What's your D/(1-D)? It is (1/4)/(1-(1/4)) = 25/75.
作者: tikfed    时间: 2011-7-13 13:25

Thanks for getting me straight on this.
作者: bingbingliang    时间: 2011-7-13 13:25

Dreary, what about this situation:

Target Debt to Equity Ratio = 0.30
Re = 18%
Kd = 10%
Tax Rate = 30%

What's the wacc?
作者: tarunajwani    时间: 2011-7-13 13:25

WACC = 0.30 ((0.10)(0.7) + 0.70 (0.18) = 14.7%
作者: RepoToronto    时间: 2011-7-13 13:25

And here's the whammy.... that is straight from Schweser and here's the correct answer:

Debt to capital ----- 23.08% ----- Debt-to-equity divided by one plus debt-to-equity:
0.30 / (1 + 0.30).

After-tax cost of debt ----- 7.00% ----- Cost of debt times one minus tax rate: 10%
作者: bdavi77962    时间: 2011-7-13 13:25

This is weird..and that's why I never use Schweser.

Debt to Equity Ratio = 0.30 means take your debt divide by equity and you get 0.30. That can only happen if equity is 3 times and 1/3 of debt, i.e., equity = 3.333 x (0.30)= 1.00, and debt =0.30, for any amounts of debt and equity.

In some context, it may be possible to argue that D+E does not equal assets (A), say you are taking debt as long-term debt only...in that case, may be Schweser has a point.
作者: tianxin    时间: 2011-7-13 13:25

Yeah, there's just no reason why that's used (and Schweser does it in other places too).

Would love to know if someone can come up with an explanation
作者: hassan    时间: 2011-7-13 13:25

Debt to Equity Ratio = 0.30, so Debt/Equity=0.3

and Debt+Equity = 1.0

So Debt = 1-Equity

or 1/Equity -1 =0.3
or Equity = 1/1.3 = 0.76923 and debt = 0.23077.

So Dreary is incorrect in saying : "WACC = 0.30 ((0.10)(0.7) + 0.70 (0.18) = 14.7%"

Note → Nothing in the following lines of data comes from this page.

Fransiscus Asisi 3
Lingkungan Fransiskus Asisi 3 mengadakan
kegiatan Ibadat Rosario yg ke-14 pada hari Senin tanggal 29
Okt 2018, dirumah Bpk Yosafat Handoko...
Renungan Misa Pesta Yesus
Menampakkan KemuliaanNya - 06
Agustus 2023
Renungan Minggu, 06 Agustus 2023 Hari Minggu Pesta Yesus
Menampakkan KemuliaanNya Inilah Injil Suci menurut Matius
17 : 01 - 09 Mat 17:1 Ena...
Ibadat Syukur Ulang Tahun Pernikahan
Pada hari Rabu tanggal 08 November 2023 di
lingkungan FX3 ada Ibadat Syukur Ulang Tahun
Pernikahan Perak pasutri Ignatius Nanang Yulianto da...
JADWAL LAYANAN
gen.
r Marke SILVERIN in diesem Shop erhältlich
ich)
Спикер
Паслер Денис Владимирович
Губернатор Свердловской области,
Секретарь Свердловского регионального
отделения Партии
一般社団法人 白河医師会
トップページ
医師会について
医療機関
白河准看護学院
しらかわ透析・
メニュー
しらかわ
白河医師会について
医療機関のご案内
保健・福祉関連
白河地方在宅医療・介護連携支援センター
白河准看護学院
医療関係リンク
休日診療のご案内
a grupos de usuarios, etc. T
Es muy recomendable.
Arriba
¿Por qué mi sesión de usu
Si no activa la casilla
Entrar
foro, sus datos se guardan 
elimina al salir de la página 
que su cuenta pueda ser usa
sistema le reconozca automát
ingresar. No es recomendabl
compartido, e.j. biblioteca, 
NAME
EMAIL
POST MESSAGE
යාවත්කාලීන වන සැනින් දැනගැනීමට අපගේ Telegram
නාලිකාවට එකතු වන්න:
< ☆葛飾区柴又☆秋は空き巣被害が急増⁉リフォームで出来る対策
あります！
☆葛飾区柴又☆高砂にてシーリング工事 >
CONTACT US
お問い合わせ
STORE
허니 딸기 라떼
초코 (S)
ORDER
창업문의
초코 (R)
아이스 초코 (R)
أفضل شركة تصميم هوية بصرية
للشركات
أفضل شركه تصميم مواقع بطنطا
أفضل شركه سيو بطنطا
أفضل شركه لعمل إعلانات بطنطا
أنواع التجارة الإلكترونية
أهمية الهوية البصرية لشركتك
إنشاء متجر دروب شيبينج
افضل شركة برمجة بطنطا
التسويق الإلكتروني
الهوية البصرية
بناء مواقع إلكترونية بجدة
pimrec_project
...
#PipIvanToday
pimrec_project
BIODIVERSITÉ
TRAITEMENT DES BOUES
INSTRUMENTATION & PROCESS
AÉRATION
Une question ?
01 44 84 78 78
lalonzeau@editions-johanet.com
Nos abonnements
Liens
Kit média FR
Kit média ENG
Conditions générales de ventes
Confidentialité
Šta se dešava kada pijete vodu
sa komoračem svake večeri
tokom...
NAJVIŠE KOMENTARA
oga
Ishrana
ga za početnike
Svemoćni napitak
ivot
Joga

It should be 0.77*18+0.23*10*0.7 = 15.475



Edited 2 time(s). Last edit at Saturday, May 22, 2010 at 08:19PM by janakisri.
作者: Analyze_This    时间: 2011-7-13 13:25

Good point janakisri - need to make sure I break down the D/E ratios like that when given from now on.

Thanks.
作者: yospaghetti    时间: 2011-7-13 13:25

oh man... you're right, although I have not seen it in CFAI texts as that. They usually say D/E = 30/70, etc.
作者: jacksparrow    时间: 2011-7-13 13:25

easiest way is debt to equity =0.3

Result is D/E = 3/10

Weight are always (D/(D+E)) and (E/(D+E))

Debt weight 3/13
Equity Weight 10/13
作者: RMontgomery    时间: 2011-7-13 13:25

> D/E = 3/10
> Debt weight 3/13
> Equity Weight 10/13

That's easier to remember! Thanks.
作者: firat    时间: 2011-7-13 13:25

I look at it as if D/E= 0.3, then D:E =1:0.3, then debt =(1/1.3) and equity=0.3/1.3
作者: luda002    时间: 2011-7-13 13:25

jeff,

D/E = 0.3
means
D:E = 0.3 : 1

D/(D+E) = 0.3/(1+0.3)=0.3/1.3
E/(D+E) = 1/1.3

CP
作者: ryanlb    时间: 2011-7-13 13:25

Guys, check this out. Just treat like an algebra equation from highschool.

For instance, if E/D = 0.3, well you also know that E + D = 1.0. So, just solve for E....or D for that matter.